China Daily | Updated: 2018-11-28 09:25

A young man stands among stationary boats which lie idle on Lake Chilwa's Chisi Island harbor in Zomba District, eastern Malawi, on Oct 19. AMOS GUMULIRA/AGENCE FRANCE-PRESSE

ZOMBA, Malawi - Just four months ago, the fishing harbor at Kachulu on the western shores of Lake Chilwa in Malawi was bustling with fishermen and traders haggling over the catch of the day.

Today, hundreds of fishing boats sit marooned on cracked, dry mud as vultures fly above the shores of the once productive fishing zone 30 kilometers east of the southern African country's old capital Zomba.

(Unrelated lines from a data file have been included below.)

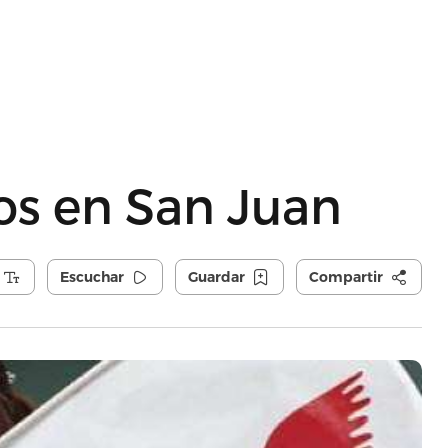
tos en San Juan
Escuchar
Guardar
Compartir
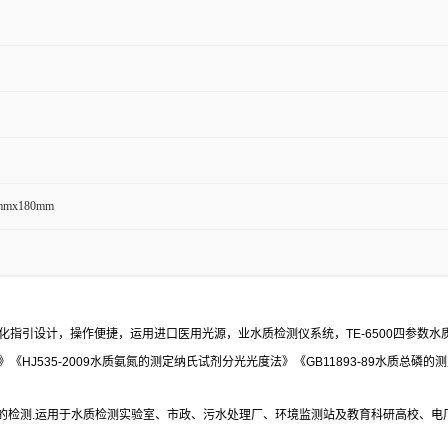
mmx180mm
化指引设计，操作便捷，运用进口医用光源，业水质检测仪系统，TE-6500四参数
》《HJ535-2009水质氨氮的测定纳氏试剂分光光度法》《GB11893-89水质总磷
的检测
.运用于水质检测实验室、市政、污水处理厂、环境监测站及教育科研高校、电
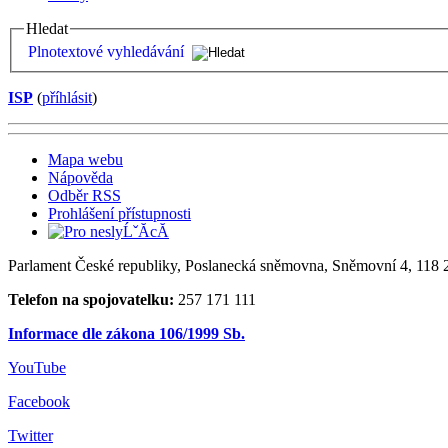
Hledat
Plnotextové vyhledávání
ISP
(
příhlásit
)
Mapa webu
Nápověda
Odběr RSS
Prohlášení přístupnosti
Parlament České republiky, Poslanecká sněmovna, Sněmovní 4, 118 2
Telefon na spojovatelku:
257 171 111
Informace dle zákona 106/1999 Sb.
YouTube
Facebook
Twitter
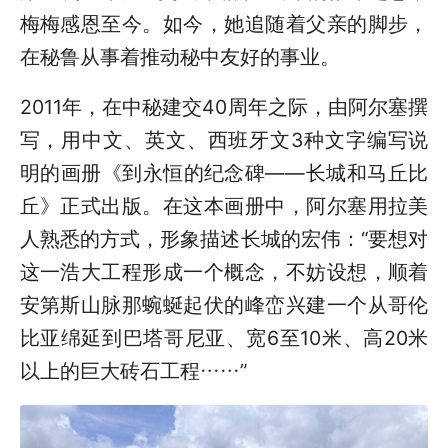
梅梅感恩至今。如今，她追随着父亲的脚步，
在秘鲁从事着推动秘中友好的事业。
2011年，在中秘建交40周年之际，由阿尔塞撰
写，用中文、英文、西班牙文3种文字编写说
明的画册《到永恒的纪念碑——长城和马丘比
丘》正式出版。在这本画册中，阿尔塞用拉美
人熟悉的方式，形象描述长城的宏伟：“要想对
这一浩大工程形成一个概念，不妨设想，顺着
安第斯山脉那蜿蜒起伏的峰峦兴建一个从哥伦
比亚绵延到巴塔哥尼亚、宽6至10米、高20米
以上的巨大砖石工程……”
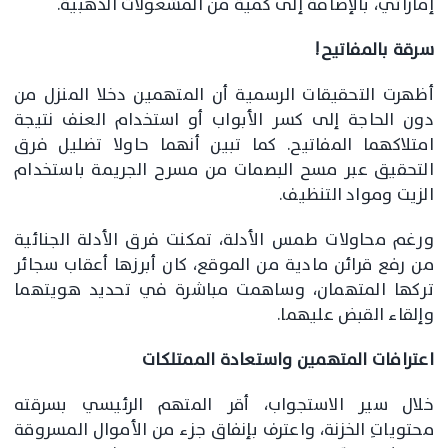
إماراتي، بالإضافة إلى كمية من المشغولات الذهبية.
سرقة بالمفاتيح!
أظهرت التحقيقات الرسمية أن المتهمين دخلا المنزل من
دون الحاجة إلى كسر الأبواب أو استخدام العنف نتيجة
امتلاكهما المفاتيح. كما تبين أنهما حاولا تضليل فرق
التحقيق عبر مسح البصمات من مسرح الجريمة باستخدام
الزيت ومواد التنظيف.
ورغم محاولات طمس الأدلة، تمكنت فرق الأدلة الجنائية
من رفع قرائن مادية من الموقع، كان أبرزها أعقاب سجائر
تركها المتهمان، وساهمت مباشرة في تحديد هويتهما
وإلقاء القبض عليهما.
اعترافات المتهمين واستعادة الممتلكات
خلال سير الاستجواب، أقر المتهم الرئيسي بسرقته
محتوياتِ الخزنة، واعترف بإنفاق جزء من الأموال المسروقة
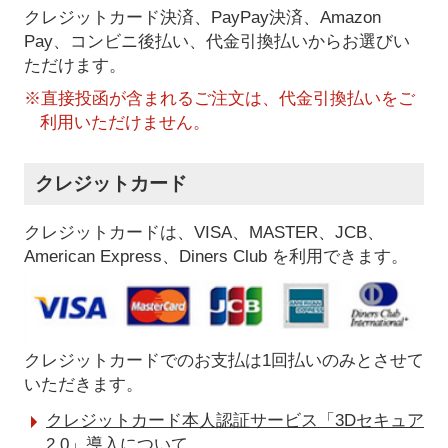
クレジットカード決済、PayPay決済
、Amazon
Pay、コンビニ後払い、代金引換払い
からお選びい
ただけます。
※直接投函が含まれるご注文は、代金引換払いをご
利用いただけません。
クレジットカード
クレジットカードは、VISA、MASTER、JCB、
American Express、Diners Club を利用できます。
クレジットカードでのお支払は1回払いのみとさせて
いただきます。
クレジットカード本人認証サービス「3Dセキュア
2.0」導入について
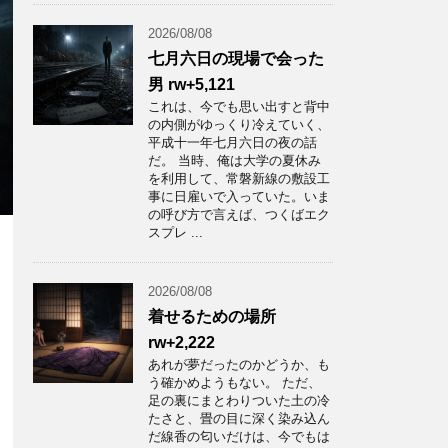
2026/08/08
七月六日の現場で会った
男 rw+5,121
これは、今でも思い出すと背中
の内側がゆっくり冷えていく、
平成十一年七月六日の夜の話
だ。 当時、俺は大学の夏休み
を利用して、常磐新線の敷設工
事に日雇いで入っていた。いま
の呼び方で言えば、つくばエク
スプレ ...
2026/08/08
着せるための場所
rw+2,222
あれが夢だったのかどうか、も
う確かめようもない。 ただ、
足の裏にまとわりついた土の冷
たさと、畳の目に深く染み込ん
だ線香の匂いだけは、今でもは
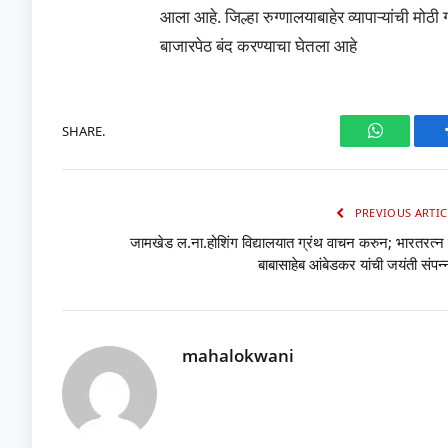
आला आहे. जिल्हा रुग्णालयाबाहेर व्यापाऱ्यांची मोठी
बाजारपेठ बंद करण्याचा घेतला आहे
SHARE.
WhatsAp
PREVIOUS ARTIC
जामखेड ल.ना.होशिंग विद्यालयात ग्रंथ वाचन करुन; भारतरत्न
बाबासाहेब आंबेडकर यांची जयंती संपन्
mahalokwani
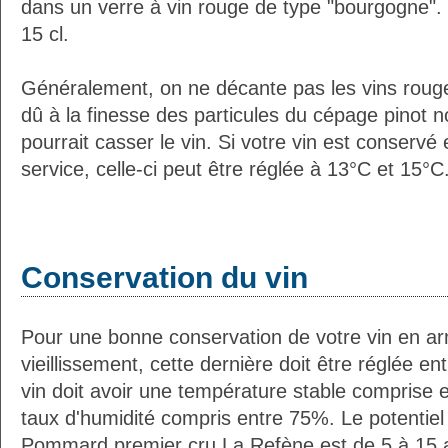
dans un verre à vin rouge de type "bourgogne". 
15 cl.
Généralement, on ne décante pas les vins roug
dû à la finesse des particules du cépage pinot no
pourrait casser le vin. Si votre vin est conservé
service, celle-ci peut être réglée à 13°C et 15°C
Conservation du vin
Pour une bonne conservation de votre vin en ar
vieillissement, cette dernière doit être réglée e
vin doit avoir une température stable comprise 
taux d'humidité compris entre 75%. Le potentie
Pommard premier cru La Refène est de 5 à 15 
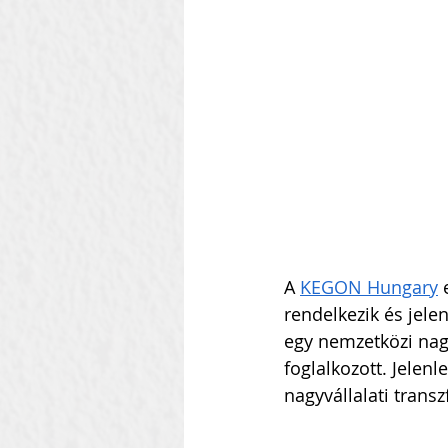
Szilágyi Attila
Kolozsvár
Heti Ébresztő
Heinbach
A 
KEGON Hungary
 
rendelkezik és jele
egy nemzetközi nagy
foglalkozott. Jelen
nagyvállalati trans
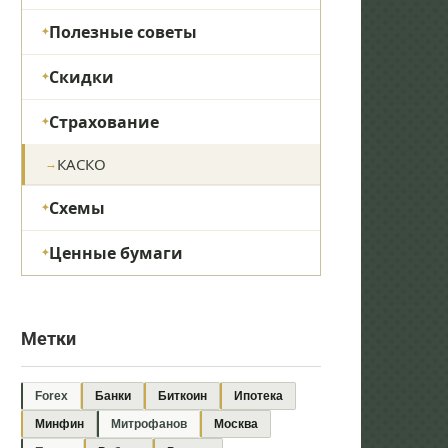
Полезные советы
Скидки
Страхование
КАСКО
Схемы
Ценные бумаги
Метки
Forex
Банки
Биткоин
Ипотека
Минфин
Митрофанов
Москва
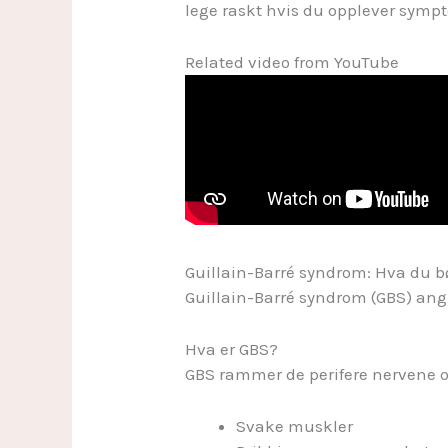
lege raskt hvis du opplever symp
Related video from YouTube
Guillain-Barré syndrom: Hva du bø
Guillain-Barré syndrom (GBS) angr
Hva er GBS?
GBS rammer de perifere nervene og 
Svake muskler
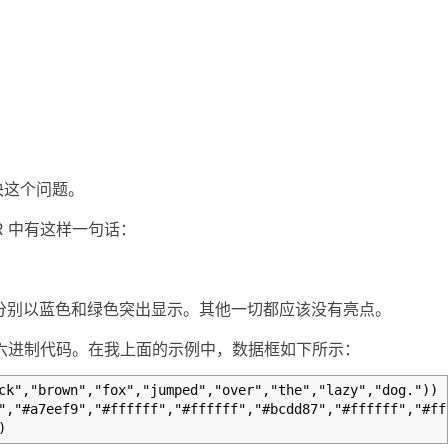
决这个问题。
R 中有这样一句话：
ver"分别以蓝色和绿色突出显示。其他一切都应该没有亮点。
十六进制代码。在我上面的示例中，数据框如下所示：
ck","brown","fox","jumped","over","the","lazy","dog."))
","#a7eef9","#ffffff","#ffffff","#bcdd87","#ffffff","#ff
)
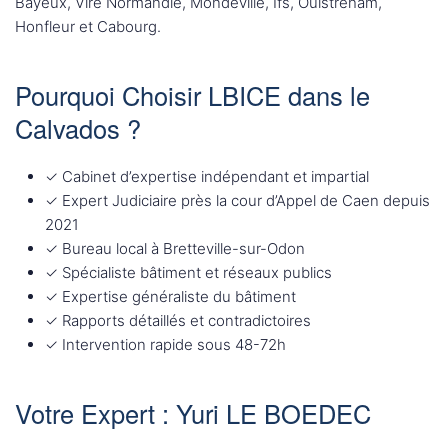
Bayeux, Vire Normandie, Mondeville, Ifs, Ouistreham,
Honfleur et Cabourg.
Pourquoi Choisir LBICE dans le
Calvados ?
✓ Cabinet d’expertise indépendant et impartial
✓ Expert Judiciaire près la cour d’Appel de Caen depuis
2021
✓ Bureau local à Bretteville-sur-Odon
✓ Spécialiste bâtiment et réseaux publics
✓ Expertise généraliste du bâtiment
✓ Rapports détaillés et contradictoires
✓ Intervention rapide sous 48-72h
Votre Expert : Yuri LE BOEDEC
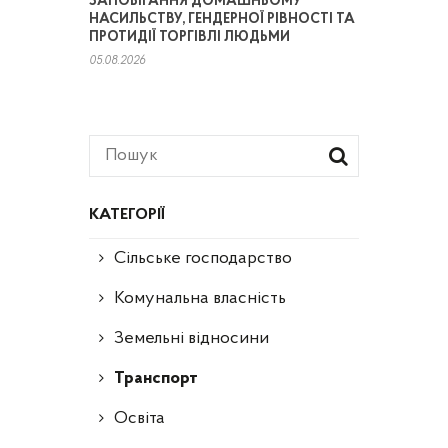
ЗАПОБІГАННЯ ДОМАШНЬОМУ
НАСИЛЬСТВУ, ГЕНДЕРНОЇ РІВНОСТІ ТА
ПРОТИДІЇ ТОРГІВЛІ ЛЮДЬМИ
05.08.2026
КАТЕГОРІЇ
Сільське господарство
Комунальна власність
Земельні відносини
Транспорт
Освіта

Julius Nkhata, a local villager, said the increasingly dramatic seasonal dry-out of the lake - blamed by experts on man-made climate change - has displaced local people and increased joblessness.

"Some of them have relocated to Lake Malawi while others have taken up temporary labor jobs in the rice schemes around here," he said.

Chilwa, the country's second largest lake after Malawi, is shallow and saline and particularly prone to seasonal variations in water level and was last so dry during a drought in 1991.

It is home to two inhabited islands and also sustains nearly 200 waterbird species.

Environmental scientist professor Sosten Chiotha, who has studied the lake for 27 years, estimates it is now 60 percent dry.

"Records show the lake has dried completely several times in the last 100 years,... according to published literature, it was a cycle of 20 to 25 years," he said.

But Chiotha warned that rhythm has changed. "From the 1990s, the frequency of the drying has increased and this is connected to the impacts of extreme weather events typical of climate change," he said.

One-and-a-half million people live in the areas on the Lake Chilwa basin, which is one of the most densely populated areas in southern Africa.


Environmental destruction has caused the underground water table to be replenished at a much slower pace, starving the lake of continuous water flow during the dry season.

James Nagoli, researcher at the Worldfish action group, said the main catchment mountains for Lake Chilwa have been degraded by deforestation.

"We have only one peak around January when we have rainfall but after that, you don't get a lot of flow to the lake," he said, adding farming was also pushing silt into the lake, making it shallower.

"What is happening at the lake is a result of what is happening in the catchment. We need to make sure the catchment is restored."

Maru Yakobe grew up depending on the lake from birth.

Fishing used to earn her as much as 15,000 kwacha ($20) a day - enough to feed and clothe her five children, and send them to school.

"We used to thrive because of the lake, but now that there is no business, the devastation has not spared anyone in the village," she said.